Task objective:
Go through the data and copy every line exactly, but not the images.

(Supplied material begins)

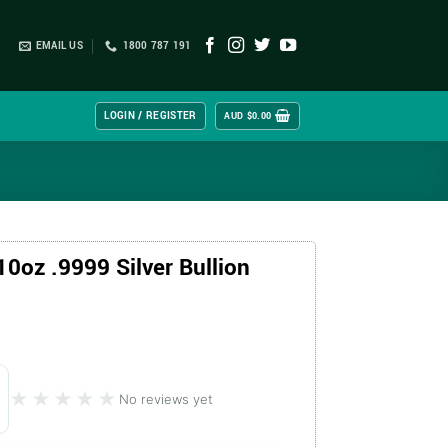
EMAIL US
1800 787 191
LOGIN / REGISTER
AUD $
0.00
0oz .9999 Silver Bullion
★★★★★
★★★★★
No reviews yet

(Supplied material ends)

Written answer:
EMAIL US
1800 787 191
LOGIN / REGISTER
AUD $
0.00
0oz .9999 Silver Bullion
★★★★★
★★★★★
No reviews yet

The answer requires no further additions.